WORK INSTRUCTIONS ->
Look through the entries below for the line with "6 de Mayo de 2026" and the line with "MEIO & MENSAGEM", then give again exactly those two lines and all lines between them, minus the pictures.

DATA TO USE ->
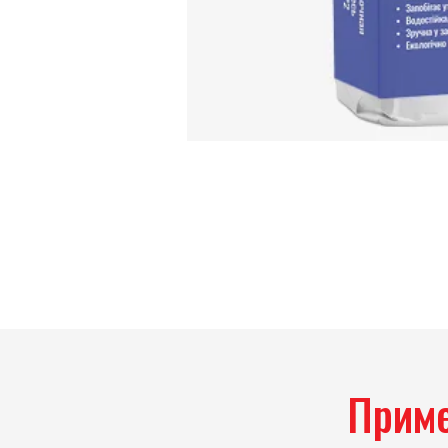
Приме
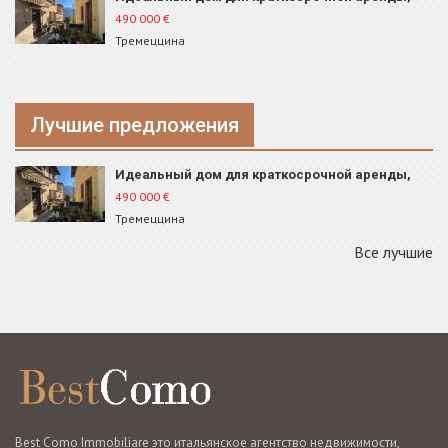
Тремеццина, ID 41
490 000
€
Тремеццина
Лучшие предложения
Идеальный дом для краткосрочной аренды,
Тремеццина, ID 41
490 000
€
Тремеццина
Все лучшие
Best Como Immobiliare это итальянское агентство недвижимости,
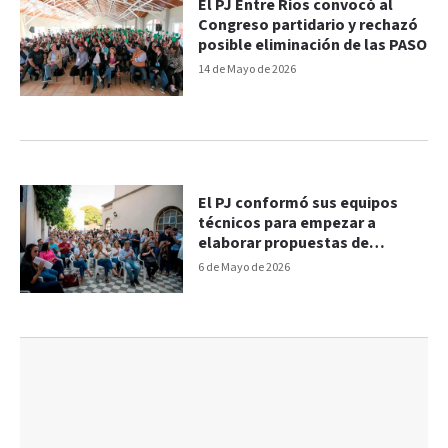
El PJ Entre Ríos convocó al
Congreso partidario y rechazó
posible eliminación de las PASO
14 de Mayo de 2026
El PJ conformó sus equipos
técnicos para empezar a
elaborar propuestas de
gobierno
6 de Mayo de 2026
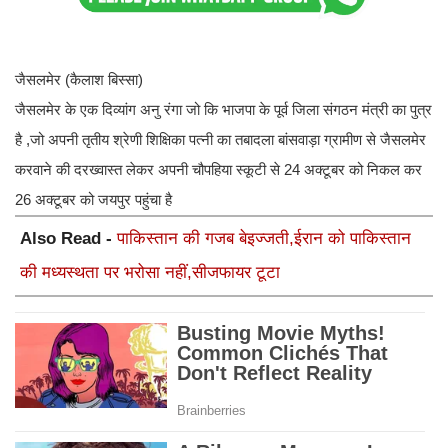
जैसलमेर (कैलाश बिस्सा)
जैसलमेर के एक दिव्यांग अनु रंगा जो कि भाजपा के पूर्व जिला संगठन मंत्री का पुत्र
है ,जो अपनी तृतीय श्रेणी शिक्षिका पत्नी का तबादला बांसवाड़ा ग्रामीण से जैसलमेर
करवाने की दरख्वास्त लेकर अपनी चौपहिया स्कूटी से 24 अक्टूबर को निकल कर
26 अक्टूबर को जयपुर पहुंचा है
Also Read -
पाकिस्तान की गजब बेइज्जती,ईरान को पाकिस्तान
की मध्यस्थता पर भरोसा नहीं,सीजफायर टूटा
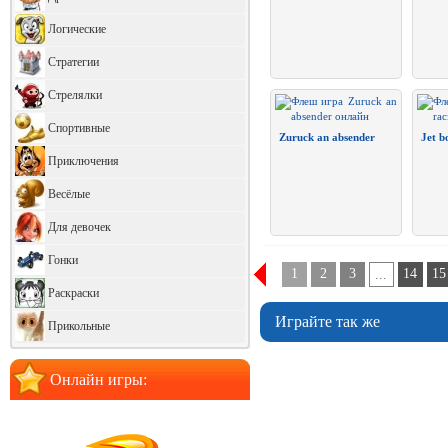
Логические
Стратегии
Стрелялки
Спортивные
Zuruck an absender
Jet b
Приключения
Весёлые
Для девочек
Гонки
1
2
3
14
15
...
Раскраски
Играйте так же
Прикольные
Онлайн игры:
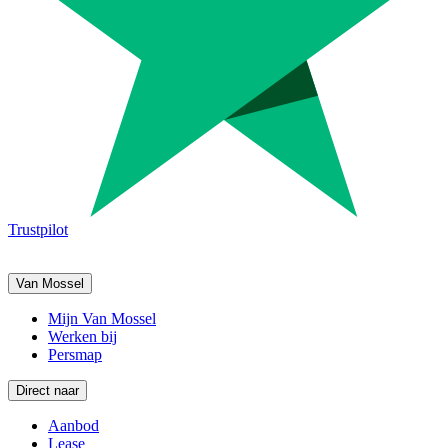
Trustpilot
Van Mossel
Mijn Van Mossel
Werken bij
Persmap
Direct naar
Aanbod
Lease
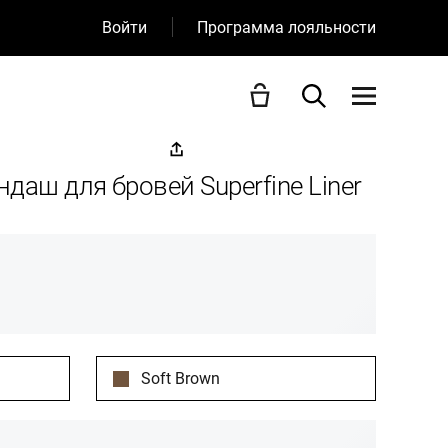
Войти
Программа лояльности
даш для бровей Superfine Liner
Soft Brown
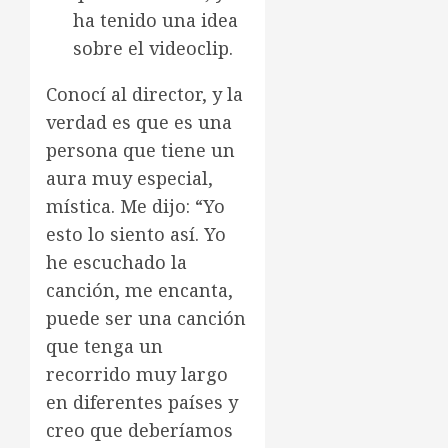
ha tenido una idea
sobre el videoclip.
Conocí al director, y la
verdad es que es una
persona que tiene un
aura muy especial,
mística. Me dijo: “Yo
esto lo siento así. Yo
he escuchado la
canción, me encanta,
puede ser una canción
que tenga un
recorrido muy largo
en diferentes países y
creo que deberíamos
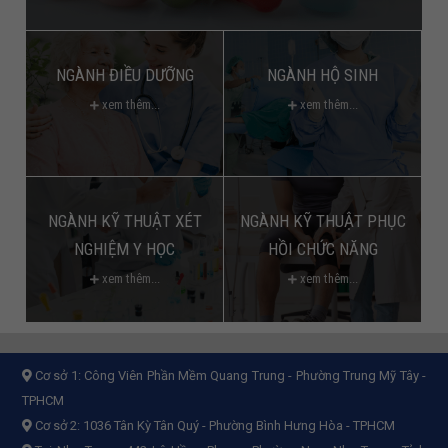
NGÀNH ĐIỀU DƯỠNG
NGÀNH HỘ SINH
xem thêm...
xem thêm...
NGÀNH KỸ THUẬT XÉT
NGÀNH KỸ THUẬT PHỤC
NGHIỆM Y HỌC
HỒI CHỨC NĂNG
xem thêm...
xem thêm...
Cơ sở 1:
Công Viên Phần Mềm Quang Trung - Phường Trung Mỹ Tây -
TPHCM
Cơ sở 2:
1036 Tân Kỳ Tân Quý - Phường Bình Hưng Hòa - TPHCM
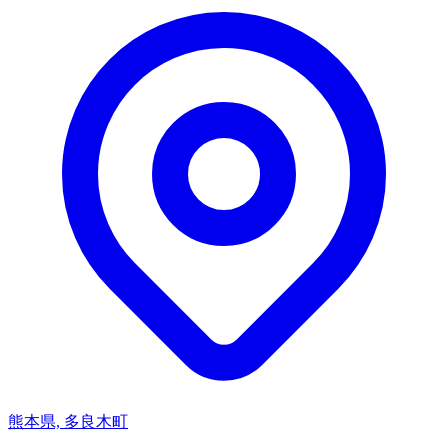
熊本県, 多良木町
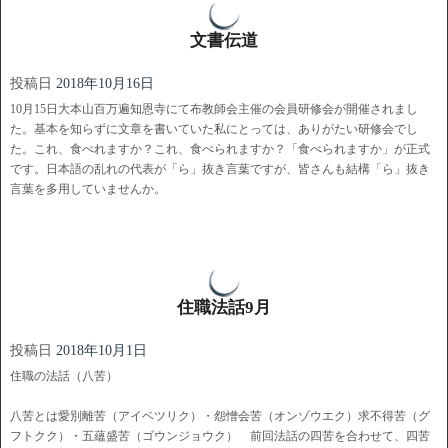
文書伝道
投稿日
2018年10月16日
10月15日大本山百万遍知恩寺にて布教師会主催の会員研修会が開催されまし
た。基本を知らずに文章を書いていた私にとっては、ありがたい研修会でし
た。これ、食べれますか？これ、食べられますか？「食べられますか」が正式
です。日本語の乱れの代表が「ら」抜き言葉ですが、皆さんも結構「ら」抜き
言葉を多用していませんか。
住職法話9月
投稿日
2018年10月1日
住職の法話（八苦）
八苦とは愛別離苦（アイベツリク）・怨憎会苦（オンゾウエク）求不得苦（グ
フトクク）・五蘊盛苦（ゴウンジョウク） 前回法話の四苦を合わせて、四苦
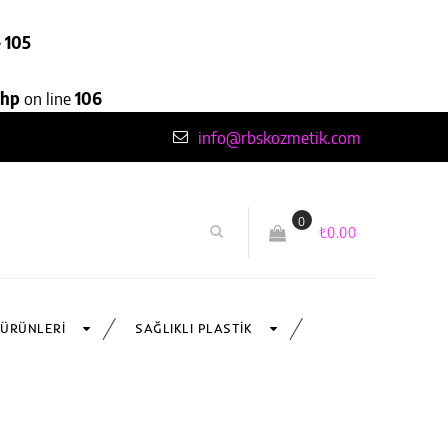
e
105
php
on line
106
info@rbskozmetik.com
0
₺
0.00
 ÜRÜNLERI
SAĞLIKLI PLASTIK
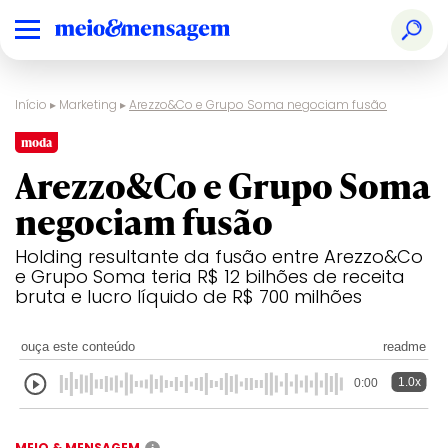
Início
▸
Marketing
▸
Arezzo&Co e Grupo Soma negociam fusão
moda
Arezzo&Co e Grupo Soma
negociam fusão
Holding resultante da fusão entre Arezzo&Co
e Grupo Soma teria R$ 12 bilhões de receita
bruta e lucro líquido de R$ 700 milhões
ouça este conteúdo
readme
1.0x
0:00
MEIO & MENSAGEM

==

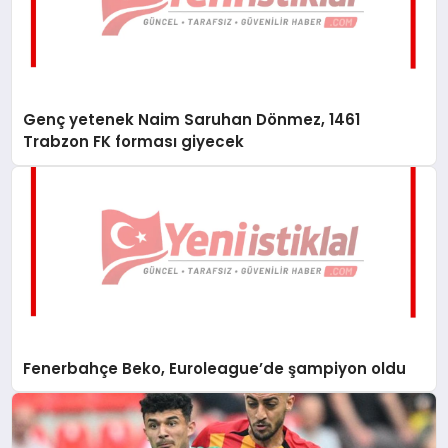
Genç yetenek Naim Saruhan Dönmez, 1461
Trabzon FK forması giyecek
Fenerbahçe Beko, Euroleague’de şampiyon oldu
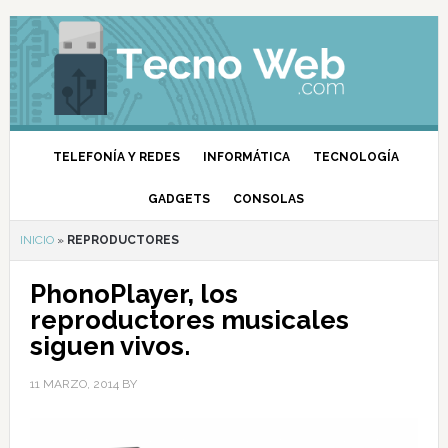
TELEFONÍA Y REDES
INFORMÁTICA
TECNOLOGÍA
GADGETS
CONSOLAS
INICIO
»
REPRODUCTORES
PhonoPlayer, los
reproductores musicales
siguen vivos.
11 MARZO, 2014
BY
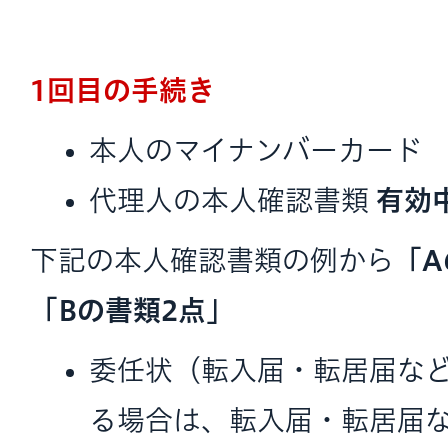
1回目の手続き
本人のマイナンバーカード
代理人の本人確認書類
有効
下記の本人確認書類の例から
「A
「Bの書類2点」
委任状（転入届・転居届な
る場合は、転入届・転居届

---

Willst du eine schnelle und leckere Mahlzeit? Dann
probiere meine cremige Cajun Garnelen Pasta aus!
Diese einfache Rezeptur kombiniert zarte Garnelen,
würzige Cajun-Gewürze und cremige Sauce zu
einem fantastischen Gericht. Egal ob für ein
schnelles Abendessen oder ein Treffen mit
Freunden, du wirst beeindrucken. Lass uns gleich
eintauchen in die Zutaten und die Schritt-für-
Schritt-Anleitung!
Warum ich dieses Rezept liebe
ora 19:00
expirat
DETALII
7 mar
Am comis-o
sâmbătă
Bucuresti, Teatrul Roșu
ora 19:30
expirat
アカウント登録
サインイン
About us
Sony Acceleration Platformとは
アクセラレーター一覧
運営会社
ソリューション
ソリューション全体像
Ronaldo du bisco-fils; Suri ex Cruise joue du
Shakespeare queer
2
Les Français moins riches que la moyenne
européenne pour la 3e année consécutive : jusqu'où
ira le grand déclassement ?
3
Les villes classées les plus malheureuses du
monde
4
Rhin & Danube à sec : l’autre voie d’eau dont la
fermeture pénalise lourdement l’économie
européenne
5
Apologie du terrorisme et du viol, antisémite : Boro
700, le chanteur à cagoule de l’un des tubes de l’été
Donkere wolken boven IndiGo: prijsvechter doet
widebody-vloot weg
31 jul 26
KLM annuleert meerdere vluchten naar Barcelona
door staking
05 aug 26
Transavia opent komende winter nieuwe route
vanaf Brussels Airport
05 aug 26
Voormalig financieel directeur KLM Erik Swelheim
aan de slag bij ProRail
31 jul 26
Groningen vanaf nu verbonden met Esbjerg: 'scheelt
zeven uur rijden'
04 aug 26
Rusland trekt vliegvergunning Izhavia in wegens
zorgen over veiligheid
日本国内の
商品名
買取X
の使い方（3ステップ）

ANSWER TO THIS PROBLEM ->
6 de Mayo de 2026
जैसलमेर (कैलाश बिस्सा)
जैसलमेर के एक दिव्यांग अनु रंगा जो कि भाजपा के पूर्व जिला संगठन मंत्री का पुत्र
है ,जो अपनी तृतीय श्रेणी शिक्षिका पत्नी का तबादला बांसवाड़ा ग्रामीण से जैसलमेर
करवाने की दरख्वास्त लेकर अपनी चौपहिया स्कूटी से 24 अक्टूबर को निकल कर
26 अक्टूबर को जयपुर पहुंचा है
Also Read -
पाकिस्तान की गजब बेइज्जती,ईरान को पाकिस्तान
की मध्यस्थता पर भरोसा नहीं,सीजफायर टूटा
Логические
Стратегии
Стрелялки
Спортивные
Zuruck an absender
Jet b
Приключения
Весёлые
Для девочек
Гонки
1
2
3
14
15
...
Раскраски
Играйте так же
Прикольные
Онлайн игры:
Trustpilot
Van Mossel
Mijn Van Mossel
Werken bij
Persmap
Direct naar
Aanbod
Lease
Войти
Программа лояльности
даш для бровей Superfine Liner
Soft Brown
ha tenido una idea
sobre el videoclip.
Conocí al director, y la
verdad es que es una
persona que tiene un
aura muy especial,
mística. Me dijo: “Yo
esto lo siento así. Yo
he escuchado la
canción, me encanta,
puede ser una canción
que tenga un
recorrido muy largo
en diferentes países y
creo que deberíamos
NGÀNH ĐIỀU DƯỠNG
NGÀNH HỘ SINH
xem thêm...
xem thêm...
NGÀNH KỸ THUẬT XÉT
NGÀNH KỸ THUẬT PHỤC
NGHIỆM Y HỌC
HỒI CHỨC NĂNG
xem thêm...
xem thêm...
Cơ sở 1:
Công Viên Phần Mềm Quang Trung - Phường Trung Mỹ Tây -
TPHCM
Cơ sở 2:
1036 Tân Kỳ Tân Quý - Phường Bình Hưng Hòa - TPHCM
熊本県, 多良木町
文書伝道
投稿日
2018年10月16日
10月15日大本山百万遍知恩寺にて布教師会主催の会員研修会が開催されまし
た。基本を知らずに文章を書いていた私にとっては、ありがたい研修会でし
た。これ、食べれますか？これ、食べられますか？「食べられますか」が正式
です。日本語の乱れの代表が「ら」抜き言葉ですが、皆さんも結構「ら」抜き
言葉を多用していませんか。
住職法話9月
投稿日
2018年10月1日
住職の法話（八苦）
八苦とは愛別離苦（アイベツリク）・怨憎会苦（オンゾウエク）求不得苦（グ
フトクク）・五蘊盛苦（ゴウンジョウク） 前回法話の四苦を合わせて、四苦
e
105
php
on line
106
info@rbskozmetik.com
0
₺
0.00
 ÜRÜNLERI
SAĞLIKLI PLASTIK
Início
▸
Marketing
▸
Arezzo&Co e Grupo Soma negociam fusão
moda
Arezzo&Co e Grupo Soma
negociam fusão
Holding resultante da fusão entre Arezzo&Co
e Grupo Soma teria R$ 12 bilhões de receita
bruta e lucro líquido de R$ 700 milhões
ouça este conteúdo
readme
1.0x
0:00
MEIO & MENSAGEM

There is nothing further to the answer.